This excerpt taken from the RTI 10-Q filed Aug 4, 2006.
Article 21: FORCE MAJEURE
A Party (Party Affected) shall not be held responsible for the non fulfilment of its contractual obligations due to an event of Force Majeure, i.e. an unforeseeable, irresistible event beyond the control of the Party. In this case, except in the case of a strike, subject to Article 21.2 here below, the contractual obligations of the Party Affected shall be suspended as of the date of receipt of the notification by the other Party.
The notification and all supporting documents demonstrating the reality of such an event shall indicate in particular the foreseeable date of return to satisfactory performance of the Contract and/or Procurement Orders concerned, as well as the measures taken to remedy the consequences of the event of Force Majeure. The Party Affected shall keep the other Party regularly informed of the evolution of the situation.
As soon as the hindrance due to the case of Force Majeure ceases to exist, and subject to the provisions of Article 19.1 (Termination for Force Majeure), the Party Affected shall inform the other Party forthwith and the suspended contractual obligations shall resume for the remaining duration of this Contract and/or Procurement Orders.
Any case of Force Majeure not notified in writing within fifteen (15) business days following its occurrence shall not vest in the Party claiming the case of Force Majeure the right to enforce this Article 21.

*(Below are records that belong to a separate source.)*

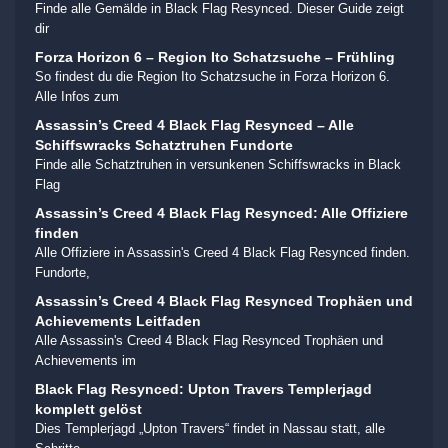
Finde alle Gemälde in Black Flag Resynced. Dieser Guide zeigt
dir
Forza Horizon 6 – Region Ito Schatzsuche – Frühling
So findest du die Region Ito Schatzsuche in Forza Horizon 6.
Alle Infos zum
Assassin’s Creed 4 Black Flag Resynced – Alle
Schiffswracks Schatztruhen Fundorte
Finde alle Schatztruhen in versunkenen Schiffswracks in Black
Flag
Assassin’s Creed 4 Black Flag Resynced: Alle Offiziere
finden
Alle Offiziere in Assassin's Creed 4 Black Flag Resynced finden.
Fundorte,
Assassin’s Creed 4 Black Flag Resynced Trophäen und
Achievements Leitfaden
Alle Assassin's Creed 4 Black Flag Resynced Trophäen und
Achievements im
Black Flag Resynced: Upton Travers Templerjagd
komplett gelöst
Dies Templerjagd „Upton Travers“ findet in Nassau statt, alle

In the event of a strike at either Partys manufacturing facilities, the Party affected by the strike shall:
(i) advise the other Party within five (5) business days;
(ii) make its best endeavour to comply with delivery schedules in force when the strike began;
(iii) in the event that the original delivery schedule will be affected by the strike, provide a recovery plan to be mutually agreed by both Parties within fifteen (15) business days from the notification of the strike.